# Module 2 Python Practice

we will have supplementary python notebooks to see the the python equivalents of the visualizations we implement in R and ggplot2. 


One of the very useful libraries in Python is `Seaborn`. Let's see how we can use it for our visualizations as well as the `plotnine` library that is a Python implementation of ggplot2. 

**Run the following code cells and study the outputs to understand how they work.** 

In [None]:
%matplotlib inline
import numpy as np
import pandas as pd
import seaborn as sns
import matplotlib.pyplot as plt
import plotnine 
from plotnine.data import mtcars
from plotnine import *

In [None]:
mtcars.head()

In [None]:
# Let's use the cars data to visualize some aspects of the data set.
# Pick some variables
# Make a plot to show if there's any visible correlation, use _kws to change color and alpha transparency
sns.pairplot(mtcars[['mpg','disp','cyl','hp','drat','wt']])

### Try also the following options to play with the output: 

In [None]:
#sns.pairplot(mtcars[['mpg','disp','cyl','hp','drat','wt']], palette = 'Accent', hue="cyl")
#sns.pairplot(mtcars[['mpg','disp','cyl','hp','drat','wt']], palette = 'Accent', hue="cyl", diag_kind="hist")
#sns.pairplot(mtcars[['mpg','disp','cyl','hp','drat','wt']], plot_kws={'color':'maroon','alpha': 0.8})

In [None]:
# Drop non-numeric value
data = mtcars.drop(['name'], axis=1)
# Let's compute all the correlations and look at them 
data.corr()

In [None]:
np.abs(np.array(data.corr()))

**Not very useful to look at numbers, let's use a visualization with the ellipse library.**


In [None]:
# This represents correlations as ellipses; slope represents sign,
# thickness represents strength of correlation: thinner is better

# No existing function to plot correlations as ellipses in Python.

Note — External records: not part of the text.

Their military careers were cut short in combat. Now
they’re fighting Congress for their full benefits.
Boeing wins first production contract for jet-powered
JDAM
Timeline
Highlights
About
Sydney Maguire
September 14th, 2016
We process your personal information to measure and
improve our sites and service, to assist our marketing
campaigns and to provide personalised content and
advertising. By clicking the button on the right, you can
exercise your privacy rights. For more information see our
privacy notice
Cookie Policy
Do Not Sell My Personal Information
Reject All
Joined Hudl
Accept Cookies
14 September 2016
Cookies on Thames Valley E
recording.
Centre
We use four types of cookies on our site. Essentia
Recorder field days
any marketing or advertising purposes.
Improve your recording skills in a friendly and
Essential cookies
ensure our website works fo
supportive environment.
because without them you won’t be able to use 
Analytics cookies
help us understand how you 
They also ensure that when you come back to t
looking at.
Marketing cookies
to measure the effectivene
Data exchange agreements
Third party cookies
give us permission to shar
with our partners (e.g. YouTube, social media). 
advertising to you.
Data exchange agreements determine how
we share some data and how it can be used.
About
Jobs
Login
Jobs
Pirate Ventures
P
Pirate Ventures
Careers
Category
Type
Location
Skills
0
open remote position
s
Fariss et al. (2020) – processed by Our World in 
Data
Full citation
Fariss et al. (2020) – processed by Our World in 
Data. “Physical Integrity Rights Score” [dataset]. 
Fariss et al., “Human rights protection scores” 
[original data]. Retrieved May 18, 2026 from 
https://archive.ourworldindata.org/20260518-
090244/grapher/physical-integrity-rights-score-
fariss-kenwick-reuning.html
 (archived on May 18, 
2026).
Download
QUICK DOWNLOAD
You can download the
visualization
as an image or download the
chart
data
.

So implement one using matplotlib.

from matplotlib.collections import EllipseCollection

def plot_corr_ellipses(data, ax=None, **kwargs):

    M = np.array(data)
    if not M.ndim == 2:
        raise ValueError('data must be a 2D array')
    if ax is None:
        fig, ax = plt.subplots(1, 1, subplot_kw={'aspect':'equal'})
        ax.set_xlim(-0.5, M.shape[1] - 0.5)
        ax.set_ylim(-0.5, M.shape[0] - 0.5)

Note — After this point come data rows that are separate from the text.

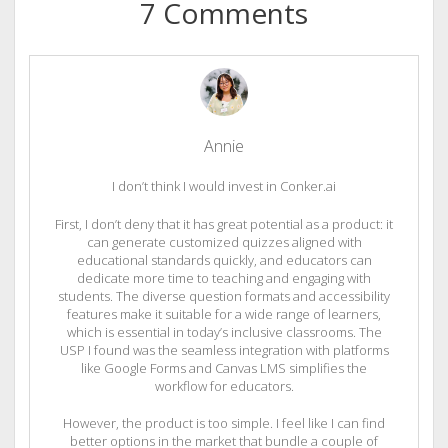
7 Comments
Annie
I don’t think I would invest in Conker.ai
First, I don’t deny that it has great potential as a product: it
can generate customized quizzes aligned with
educational standards quickly, and educators can
dedicate more time to teaching and engaging with
students. The diverse question formats and accessibility
features make it suitable for a wide range of learners,
which is essential in today’s inclusive classrooms. The
USP I found was the seamless integration with platforms
like Google Forms and Canvas LMS simplifies the
workflow for educators.
However, the product is too simple. I feel like I can find
better options in the market that bundle a couple of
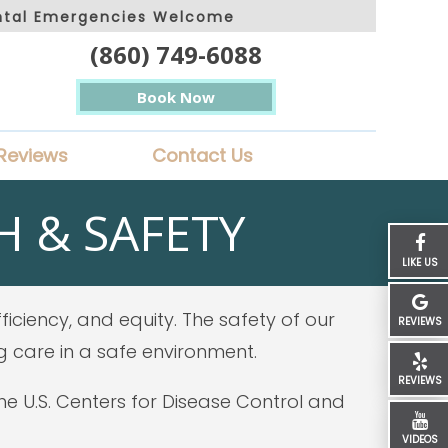
ntal Emergencies Welcome
(860) 749-6088
Book Now
Reviews
Contact Us
 & SAFETY
LIKE US
iciency, and equity. The safety of our
REVIEWS
g care in a safe environment.
REVIEWS
 U.S. Centers for Disease Control and
VIDEOS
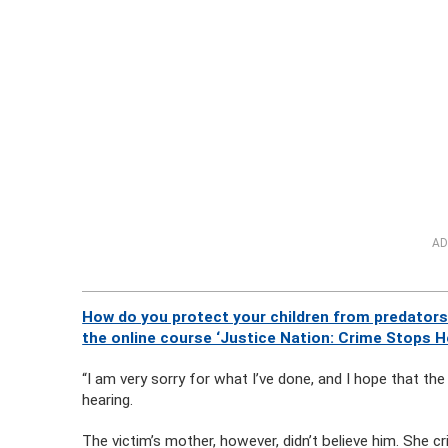
AD
How do you protect your children from predators
the online course ‘Justice Nation: Crime Stops H
“I am very sorry for what I’ve done, and I hope that t
hearing.
The victim’s mother, however, didn’t believe him. She cri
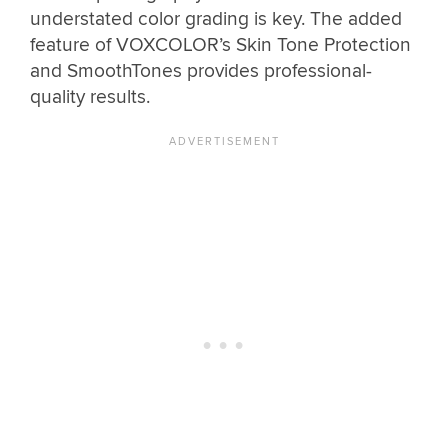
understated color grading is key. The added
feature of VOXCOLOR’s Skin Tone Protection
and SmoothTones provides professional-
quality results.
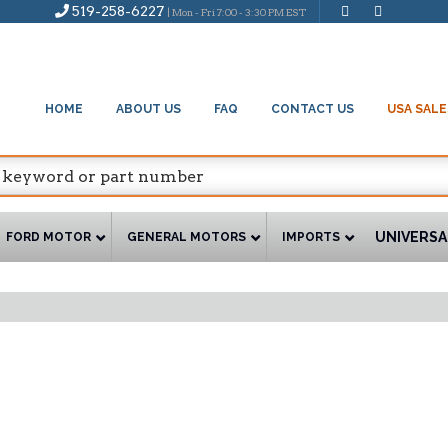
519-258-6227
| Mon - Fri 7:00 - 3:30 PM EST
HOME
ABOUT US
FAQ
CONTACT US
USA SALE
UNIVERSA
FORD MOTOR
GENERAL MOTORS
IMPORTS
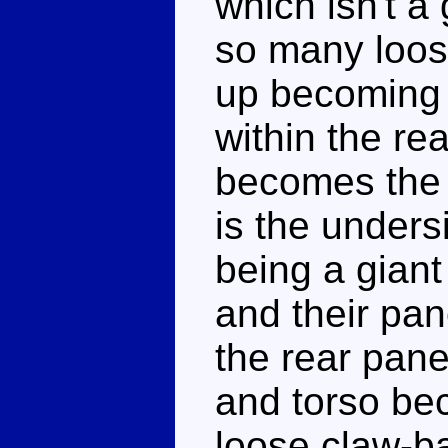
which isn't a
so many loos
up becoming h
within the rea
becomes the l
is the unders
being a giant
and their pa
the rear pane
and torso be
loose claw-b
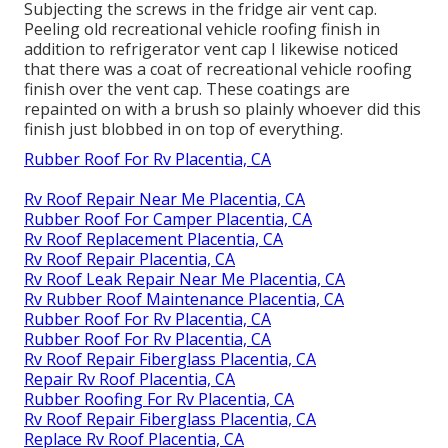
Subjecting the screws in the fridge air vent cap.
Peeling old recreational vehicle roofing finish in
addition to refrigerator vent cap I likewise noticed
that there was a coat of recreational vehicle roofing
finish over the vent cap. These coatings are
repainted on with a brush so plainly whoever did this
finish just blobbed in on top of everything.
Rubber Roof For Rv Placentia, CA
Rv Roof Repair Near Me Placentia, CA
Rubber Roof For Camper Placentia, CA
Rv Roof Replacement Placentia, CA
Rv Roof Repair Placentia, CA
Rv Roof Leak Repair Near Me Placentia, CA
Rv Rubber Roof Maintenance Placentia, CA
Rubber Roof For Rv Placentia, CA
Rubber Roof For Rv Placentia, CA
Rv Roof Repair Fiberglass Placentia, CA
Repair Rv Roof Placentia, CA
Rubber Roofing For Rv Placentia, CA
Rv Roof Repair Fiberglass Placentia, CA
Replace Rv Roof Placentia, CA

    # xy locations of each ellipse center
    xy = np.indices(M.shape)[::-1].reshape(2, -1).T

    # set the relative sizes of the major/minor axes according to the strength of
    # the positive/negative correlation
    w = np.ones_like(M).ravel()
    h = 1 - np.abs(M).ravel()
    a = 45 * np.sign(M).ravel()

    ec = EllipseCollection(widths=w, heights=h, angles=a, units='x', offsets=xy,
                           transOffset=ax.transData, array=M.ravel(), **kwargs)
    ax.add_collection(ec)

    # if data is a DataFrame, use the row/column names as tick labels
    if isinstance(data, pd.DataFrame):
        ax.set_xticks(np.arange(M.shape[1]))
        ax.set_xticklabels(data.columns, rotation=90)
        ax.set_yticks(np.arange(M.shape[0]))
        ax.set_yticklabels(data.index)

    return ec

In [None]:
fig, ax = plt.subplots(1, 1, figsize=(15,13))
m = plot_corr_ellipses(data.corr(), ax=ax, cmap='Greens')
cb = fig.colorbar(m)
cb.set_label('Correlation coefficient')
ax.margins(0.1)

**Let's look at the plotnine version of some of the R practice notebook examples.**


In [None]:
# get a small sample from diamonds data set 
from plotnine.data import diamonds

dsamp = diamonds.sample(n=1000, random_state=1)
dsamp.head()

In [None]:
# plot carat vs price and encode 'cut' variable with color

plotnine.options.figure_size=(8,8) 
# default color palette 
gp = ggplot(dsamp, aes(x='carat', y='price', color='cut')) + geom_point()
gp

In [None]:
gp + scale_color_brewer()


In [None]:
# This might be better if we want to emphasize the ideal cut 
gp + scale_color_brewer(type="seq", palette=3)

In [None]:
#Again good choice 
gp + scale_color_brewer(type='seq',palette='Oranges')


In [None]:
# We can also assign colors manually using their hexadecimal codes 
gp + scale_color_manual(values=["#0000FF", "#009F00", "#56B4E9", "#009E73", "#FFFFFF"])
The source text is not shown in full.